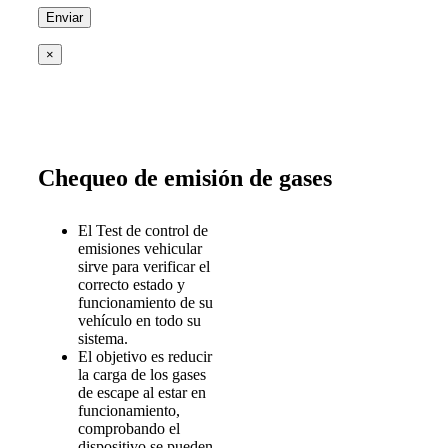
×
Chequeo de emisión de gases
El Test de control de
emisiones vehicular
sirve para verificar el
correcto estado y
funcionamiento de su
vehículo en todo su
sistema.
El objetivo es reducir
la carga de los gases
de escape al estar en
funcionamiento,
comprobando el
dispositivo se pueden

● EXERCISE PROMPT
Your task is to transcribe the line containing "de escape al estar en" and every line after it, through the last line of the data, exactly as written and with nothing more.

● COMPLETED EXERCISE
de escape al estar en
funcionamiento,
comprobando el
dispositivo se pueden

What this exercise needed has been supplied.